Records for processing —
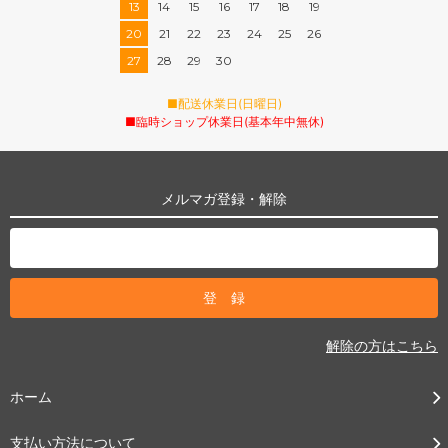
13
14
15
16
17
18
19
20
21
22
23
24
25
26
27
28
29
30
■配送休業日(日曜日)
■臨時ショップ休業日(基本年中無休)
メルマガ登録・解除
解除の方はこちら
ホーム
支払い方法について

Requirement —
Start to finish, write out the data above exactly, omitting all pictures.

Written solution —
13
14
15
16
17
18
19
20
21
22
23
24
25
26
27
28
29
30
■配送休業日(日曜日)
■臨時ショップ休業日(基本年中無休)
メルマガ登録・解除
解除の方はこちら
ホーム
支払い方法について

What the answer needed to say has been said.